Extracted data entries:
↓

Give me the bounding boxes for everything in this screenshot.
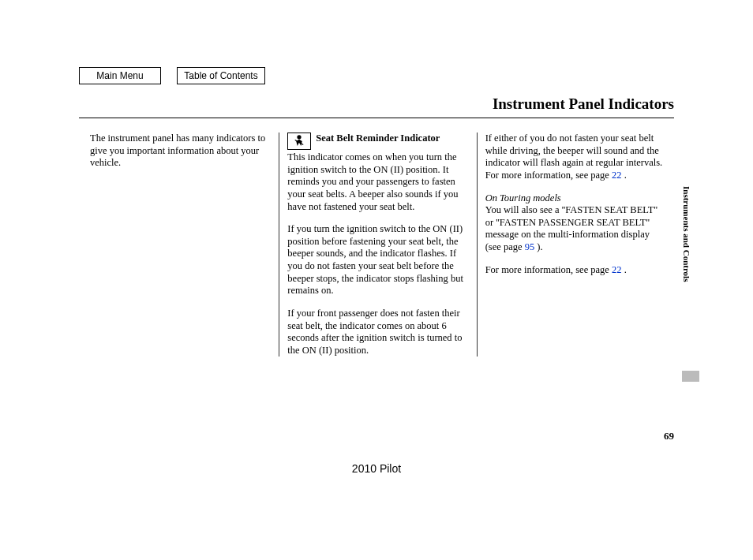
- text-run: For more information, see page: [485, 264, 612, 275]
- body-text: If you turn the ignition switch to the O…: [287, 223, 468, 297]
- column-3: If either of you do not fasten your seat…: [478, 133, 674, 357]
- main-menu-button[interactable]: Main Menu: [79, 67, 161, 84]
- seatbelt-icon: [287, 133, 311, 150]
- side-thumb-tab: [682, 371, 699, 382]
- table-of-contents-button[interactable]: Table of Contents: [177, 67, 265, 84]
- page-reference-link[interactable]: 22: [612, 264, 622, 275]
- intro-text: The instrument panel has many indicators…: [90, 133, 271, 170]
- text-run: .: [622, 170, 627, 181]
- indicator-heading: Seat Belt Reminder Indicator: [287, 133, 468, 150]
- body-text: If either of you do not fasten your seat…: [485, 133, 666, 182]
- indicator-title: Seat Belt Reminder Indicator: [316, 133, 440, 144]
- body-text: If your front passenger does not fasten …: [287, 308, 468, 357]
- page-reference-link[interactable]: 22: [612, 170, 622, 181]
- content-columns: The instrument panel has many indicators…: [79, 133, 674, 357]
- text-run: .: [622, 264, 627, 275]
- column-2: Seat Belt Reminder Indicator This indica…: [279, 133, 477, 357]
- page-number: 69: [664, 430, 674, 442]
- model-note: On Touring models: [485, 192, 561, 203]
- body-text: This indicator comes on when you turn th…: [287, 151, 468, 213]
- svg-point-0: [298, 136, 301, 139]
- text-run: ).: [534, 241, 542, 252]
- text-run: You will also see a ''FASTEN SEAT BELT''…: [485, 204, 657, 252]
- column-1: The instrument panel has many indicators…: [79, 133, 279, 357]
- body-text: For more information, see page 22 .: [485, 264, 666, 277]
- page-title: Instrument Panel Indicators: [79, 95, 674, 118]
- footer-model-label: 2010 Pilot: [0, 462, 753, 475]
- text-run: If either of you do not fasten your seat…: [485, 133, 663, 181]
- document-page: Main Menu Table of Contents Instrument P…: [79, 67, 674, 473]
- section-side-label: Instruments and Controls: [682, 186, 691, 282]
- body-text: On Touring models You will also see a ''…: [485, 192, 666, 254]
- page-reference-link[interactable]: 95: [525, 241, 535, 252]
- nav-bar: Main Menu Table of Contents: [79, 67, 674, 84]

↑

* **Assigned task**
Filter the data down to the lines that contain the string "many", and copy them.

* **Solution**
- intro-text: The instrument panel has many indicators…: [90, 133, 271, 170]
- content-columns: The instrument panel has many indicators…: [79, 133, 674, 357]
- column-1: The instrument panel has many indicators…: [79, 133, 279, 357]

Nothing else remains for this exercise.